Policjanci wydają coraz więcej pozwoleń na broń. Amunicja, pistolety i karabiny znikają ze sklepowych półek, a strzelnice przeżywają oblężenie.
– Powód jest jeden – obawa przez wojną – przyznają mieszkańcy Lublina. – Do końca nie jestem przekonany, bo może być tak, że osoby, które nie powinny tej broni mieć, mogą ją dostać.
– Z naszych danych wynika, że w ubiegłym roku w KWP w Lublinie pozwolenie na broń uzyskało 1269 osób – mówi młodszy aspirant Kamil Karbowniczek z Komendy Wojewódzkiej Policji w Lublinie. – Jeśli chodzi o dane z tego roku, to rzeczywiście zauważyliśmy, że zgłasza się więcej osób zainteresowanych uzyskaniem pozwolenia na broń. Głównie chodzi tu o broń kolekcjonerską, sportową i do celów łowieckich.
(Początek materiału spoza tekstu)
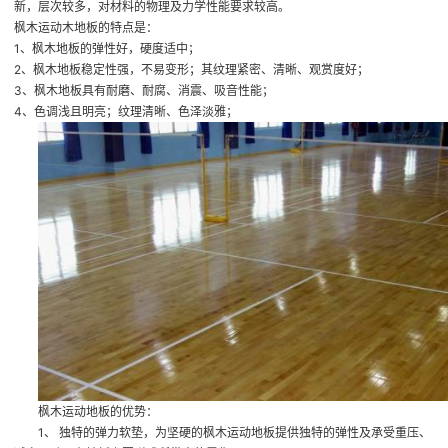
新
，层次较多，对材料的物理及力学性能要求较高。
枫木运动木地板的特点是：
1、枫木地板的弹性好，硬度适中；
2、枫木地板稳定性强，不易变形；其纹理紧密、清晰、观赏度好；
3、枫木地板具有耐磨、耐腐、消震、吸音性能；
4、色调浅且明亮；纹理清晰、色泽淡雅；
枫木运动地板的优势：
1、 独特的弹力软垫，为坚硬的枫木运动地板提供独特的弹性及承受重压、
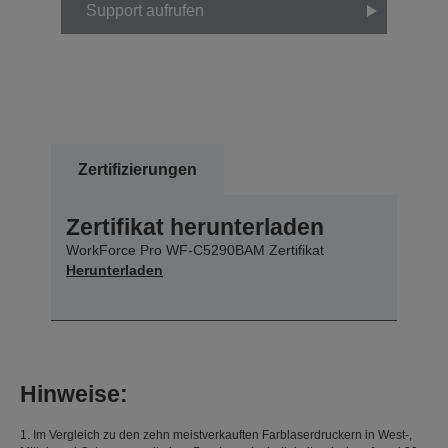
Support aufrufen
Zertifizierungen
Zertifikat herunterladen
WorkForce Pro WF-C5290BAM Zertifikat
Herunterladen
Hinweise:
1. Im Vergleich zu den zehn meistverkauften Farblaserdruckern in West-,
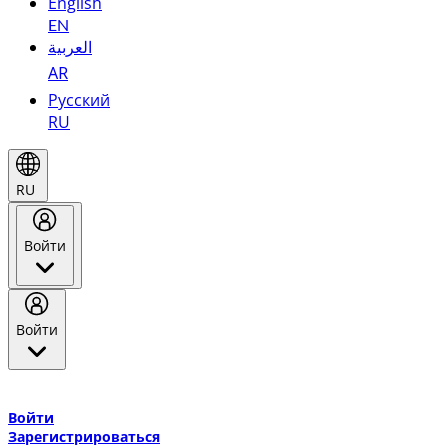
English
EN
العربية
AR
Русский
RU
RU
Войти
Войти
Добро пожаловать в Эмирейтс Skywards, программу лояльнос
авиакомпании Эмирейтс и теперь flydubai.
Войти
Зарегистрироваться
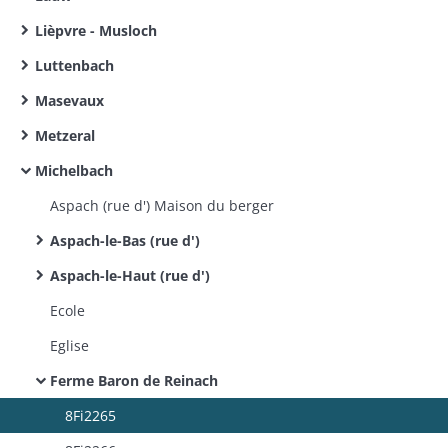
Lièpvre - Musloch
Luttenbach
Masevaux
Metzeral
Michelbach
Aspach (rue d') Maison du berger
Aspach-le-Bas (rue d')
Aspach-le-Haut (rue d')
Ecole
Eglise
Ferme Baron de Reinach
8Fi2265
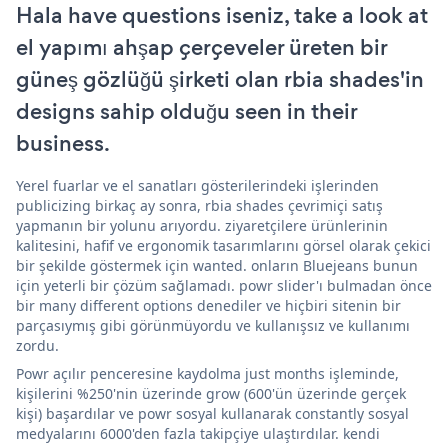
Hala have questions iseniz, take a look at
el yapımı ahşap çerçeveler üreten bir
güneş gözlüğü şirketi olan rbia shades'in
designs sahip olduğu seen in their
business.
Yerel fuarlar ve el sanatları gösterilerindeki işlerinden
publicizing birkaç ay sonra, rbia shades çevrimiçi satış
yapmanın bir yolunu arıyordu. ziyaretçilere ürünlerinin
kalitesini, hafif ve ergonomik tasarımlarını görsel olarak çekici
bir şekilde göstermek için wanted. onların Bluejeans bunun
için yeterli bir çözüm sağlamadı. powr slider'ı bulmadan önce
bir many different options denediler ve hiçbiri sitenin bir
parçasıymış gibi görünmüyordu ve kullanışsız ve kullanımı
zordu.
Powr açılır penceresine kaydolma just months işleminde,
kişilerini %250'nin üzerinde grow (600'ün üzerinde gerçek
kişi) başardılar ve powr sosyal kullanarak constantly sosyal
medyalarını 6000'den fazla takipçiye ulaştırdılar. kendi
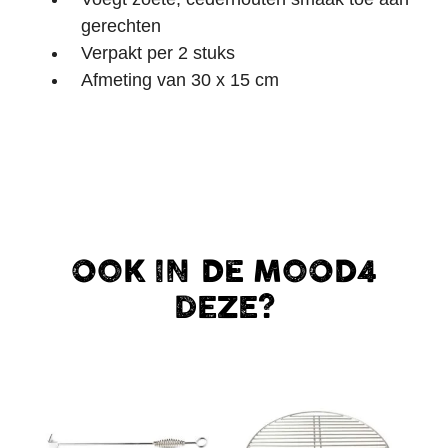
gerechten
Verpakt per 2 stuks
Afmeting van 30 x 15 cm
OOK IN DE MOOD4
DEZE?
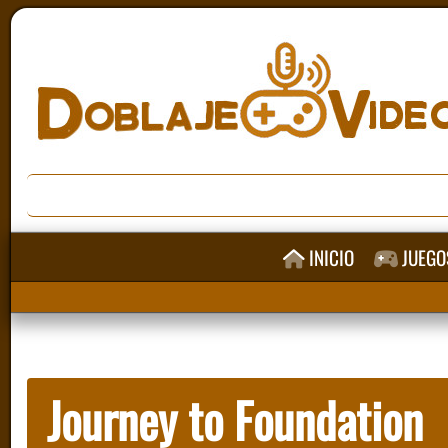
INICIO
JUEGO
Journey to Foundation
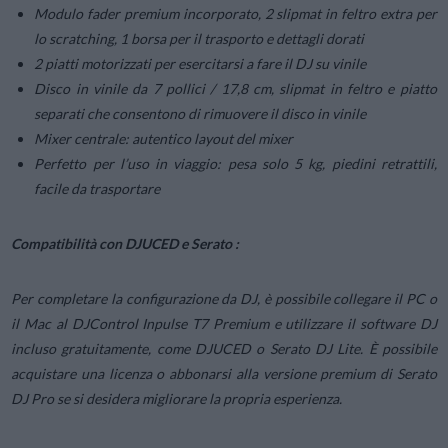
Modulo fader premium incorporato, 2 slipmat in feltro extra per
lo scratching, 1 borsa per il trasporto e dettagli dorati
2 piatti motorizzati per esercitarsi a fare il DJ su vinile
Disco in vinile da 7 pollici / 17,8 cm, slipmat in feltro e piatto
separati che consentono di rimuovere il disco in vinile
Mixer centrale: autentico layout del mixer
Perfetto per l’uso in viaggio: pesa solo 5 kg, piedini retrattili,
facile da trasportare
Compatibilità con DJUCED e Serato :
Per completare la configurazione da DJ, è possibile collegare il PC o
il Mac al DJControl Inpulse T7 Premium e utilizzare il software DJ
incluso gratuitamente, come DJUCED o Serato DJ Lite. È possibile
acquistare una licenza o abbonarsi alla versione premium di Serato
DJ Pro se si desidera migliorare la propria esperienza.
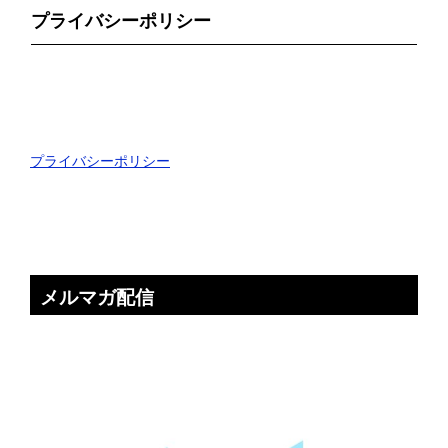
プライバシーポリシー
プライバシーポリシー
メルマガ配信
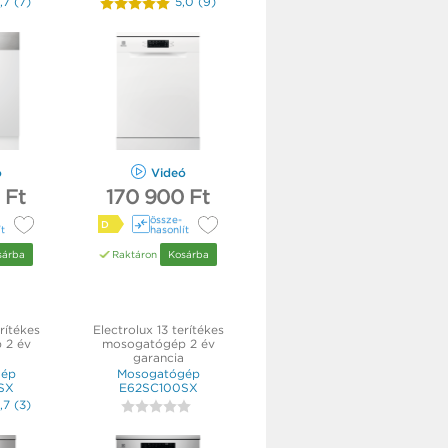
,7
(
7
)
5,0
(
9
)
ó
Videó
 Ft
170 900 Ft
össze­
D
ít
hasonlít
sárba
Raktáron
Kosárba
rítékes
Electrolux 13 terítékes
 2 év
mosogatógép 2 év
garancia
gép
Mosogatógép
SX
E62SC100SX
,7
(
3
)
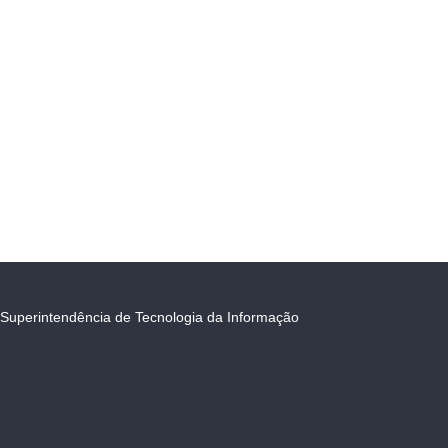
Superintendência de Tecnologia da Informação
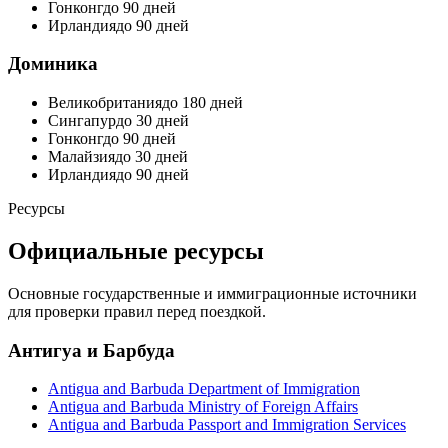
Гонконг
до 90 дней
Ирландия
до 90 дней
Доминика
Великобритания
до 180 дней
Сингапур
до 30 дней
Гонконг
до 90 дней
Малайзия
до 30 дней
Ирландия
до 90 дней
Ресурсы
Официальные ресурсы
Основные государственные и иммиграционные источники
для проверки правил перед поездкой.
Антигуа и Барбуда
Antigua and Barbuda Department of Immigration
Antigua and Barbuda Ministry of Foreign Affairs
Antigua and Barbuda Passport and Immigration Services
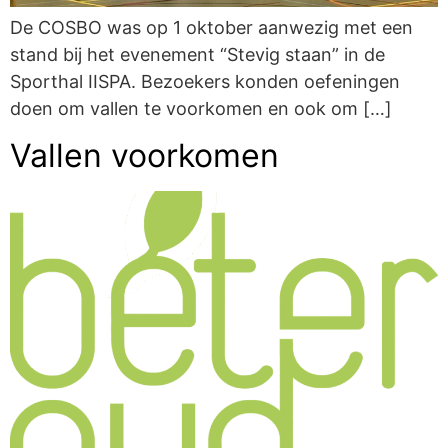
De COSBO was op 1 oktober aanwezig met een
stand bij het evenement “Stevig staan” in de
Sporthal IISPA. Bezoekers konden oefeningen
doen om vallen te voorkomen en ook om […]
Vallen voorkomen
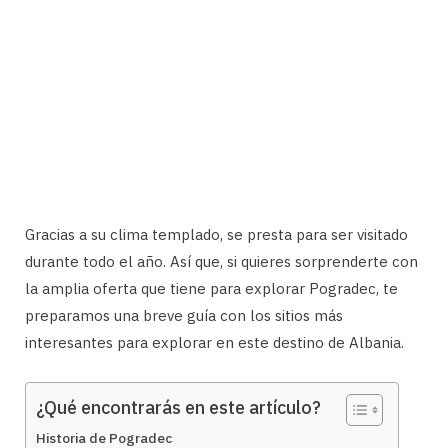
Gracias a su clima templado, se presta para ser visitado
durante todo el año. Así que, si quieres sorprenderte con
la amplia oferta que tiene para explorar Pogradec, te
preparamos una breve guía con los sitios más
interesantes para explorar en este destino de Albania.
¿Qué encontrarás en este artículo?
Historia de Pogradec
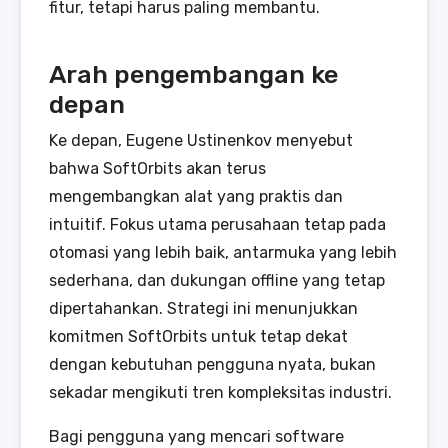
fitur, tetapi harus paling membantu.
Arah pengembangan ke
depan
Ke depan, Eugene Ustinenkov menyebut
bahwa SoftOrbits akan terus
mengembangkan alat yang praktis dan
intuitif. Fokus utama perusahaan tetap pada
otomasi yang lebih baik, antarmuka yang lebih
sederhana, dan dukungan offline yang tetap
dipertahankan. Strategi ini menunjukkan
komitmen SoftOrbits untuk tetap dekat
dengan kebutuhan pengguna nyata, bukan
sekadar mengikuti tren kompleksitas industri.
Bagi pengguna yang mencari software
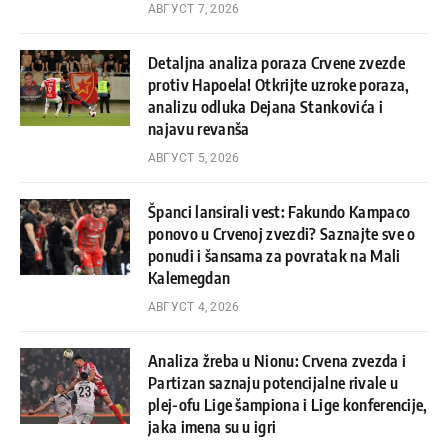
АВГУСТ 7, 2026
Detaljna analiza poraza Crvene zvezde
protiv Hapoela! Otkrijte uzroke poraza,
analizu odluka Dejana Stankovića i
najavu revanša
АВГУСТ 5, 2026
Španci lansirali vest: Fakundo Kampaco
ponovo u Crvenoj zvezdi? Saznajte sve o
ponudi i šansama za povratak na Mali
Kalemegdan
АВГУСТ 4, 2026
Analiza žreba u Nionu: Crvena zvezda i
Partizan saznaju potencijalne rivale u
plej-ofu Lige šampiona i Lige konferencije,
jaka imena su u igri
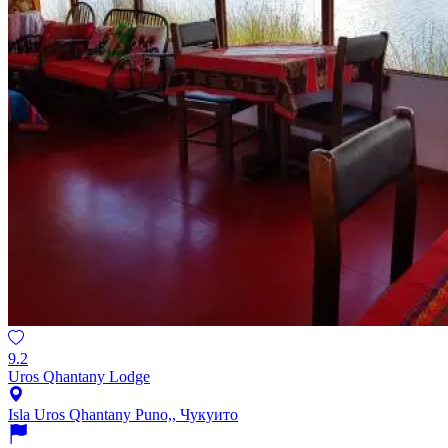
9.2
Uros Qhantany Lodge
Isla Uros Qhantany Puno,, Чукуито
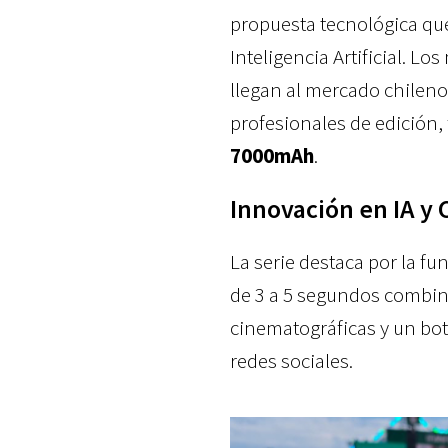
propuesta tecnológica qu
Inteligencia Artificial. Lo
llegan al mercado chilen
profesionales de edición,
7000mAh
.
Innovación en IA y
La serie destaca por la f
de 3 a 5 segundos combin
cinematográficas y un botó
redes sociales.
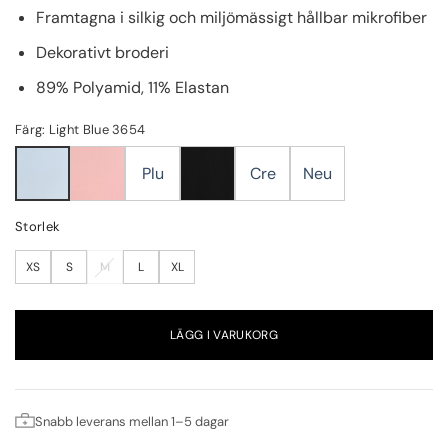
Framtagna i silkig och miljömässigt hållbar mikrofiber
Dekorativt broderi
89% Polyamid, 11% Elastan
Färg: Light Blue 3654
Plu
Cre
Neu
Storlek
XS
S
M
L
XL
LÄGG I VARUKORG
Snabb leverans mellan 1–5 dagar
– Żeby uzyskać legalne pozwolenie na broń jest droga albo przez egzamin policyjny albo przez egzamin w licencjonowanym klubie strzeleckim zrzeszonym w Polskim Związku Strzelectwa Sportowego – mówi Tadeusz Mostowiec, prezes Klubu Strzeleckiego „Snajper” w Lublinie . – Jak w roku ubiegłym do klubu przybyło ponad 60 członków, to tylko w lutym przybyło ich prawie 70.
– Bum na sprzedaż broni trwa od kilku lat, natomiast w ostatnim okresie pojawiło się duże zapotrzebowanie na amunicję – mówi Mirosław Słowiński, sprzedawca. – Producenci mają problemy, a użytkownicy chcą mieć jak największe zapasy. Standardem teraz jest amunicja 9 mm do broni krótkiej i do broni długiej amunicja 223 remington. Broń schodzi na pniu. Krótka, długa. Najczęściej są to karabiny automatyczne. Nowa broń to koszt powyżej 2 tysięcy złotych. Karabiny – ok. 2-4 tysięcy zł, to jest dolna granica.
– Jest tutaj pewne spektrum, bo zależy jaki stosunek do broni miał dany człowiek przed sytuacją zagrożenia – mówi psycholog Dorota Kaczmarkowska. – Albo będą się teraz ludzie przymierzać do tego, na ile byliby w stanie tę broń wziąć, bo jeżeli mają już ją mieć, to do czegoś ona musi służyć. Myślę, że ludzie się sami ze sobą mocują. Część pójdzie w prawo i rzeczywiście będzie się uczyła albo delegowała jednego z członków rodziny, który jest najbardziej odporny na stres, a druga część będzie myślała, że może się uda i sama obecność broni w domu będzie uspokajać.
– Jeśli chodzi o zainteresowanie, szczególnie od wybuchu wojny w Ukrainie, to wzrosło mniej więcej o 30 procent- mówi Łukasz Cieślik z Lubelskiego Centrum Strzeleckiego. – Przychodzą różni ludzie. Generalnie każdy cywil, któremu gdzieś kiedyś świtało w głowie, żeby się tą bronią zainteresować, teraz w końcu się zainteresował.
Wszystkie osoby ubiegające się o pozwolenie na broń muszą przejść szczegółowe badania psychologiczne. W Polsce promesę, czyli pozwolenie na zakup broni palnej ma ponad 250 tysięcy osób.